- Your objective
Please reproduce all the records exactly while leaving out their pictures.

━━━━━━━━

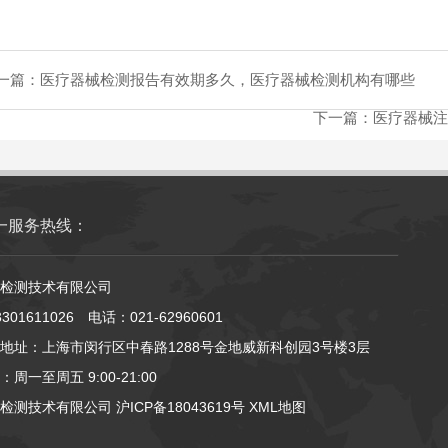
一篇：
医疗器械检测报告有效期多久，医疗器械检测机构有哪些
下一篇：
医疗器械注
一服务热线：
检测技术有限公司
01611026 电话：021-62960601
地址：上海市闵行区中春路1288号金地威新科创园3号楼3层
周一至周五 9:00-21:00
京检测技术有限公司
沪ICP备18043619号
XML地图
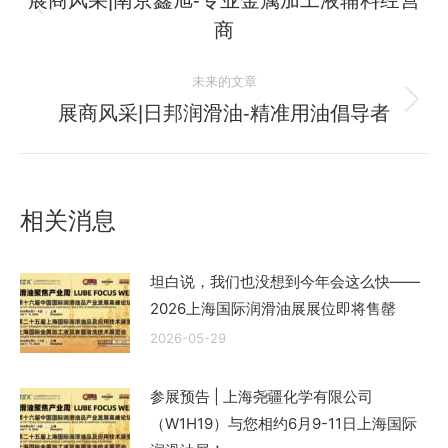
历
商
导
史
的
航
未来的文章
文
展商风采|日邦润滑油-精准用油倡导者
未
章：
来
的
文
相关消息
章：
坦白说，我们也没想到今年会这么快——
2026上海国际润滑油展展位即将售罄
2026-05-29
参展预告 | 上海尧疆化学有限公司
（W1H19）与您相约6月9-11日上海国际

━━━━━━━━

- Task output
一篇：
医疗器械检测报告有效期多久，医疗器械检测机构有哪些
下一篇：
医疗器械注
一服务热线：
检测技术有限公司
01611026 电话：021-62960601
地址：上海市闵行区中春路1288号金地威新科创园3号楼3层
周一至周五 9:00-21:00
京检测技术有限公司
沪ICP备18043619号
XML地图
历
商
导
史
的
航
未来的文章
文
展商风采|日邦润滑油-精准用油倡导者
未
章：
来
的
文
相关消息
章：
坦白说，我们也没想到今年会这么快——
2026上海国际润滑油展展位即将售罄
2026-05-29
参展预告 | 上海尧疆化学有限公司
（W1H19）与您相约6月9-11日上海国际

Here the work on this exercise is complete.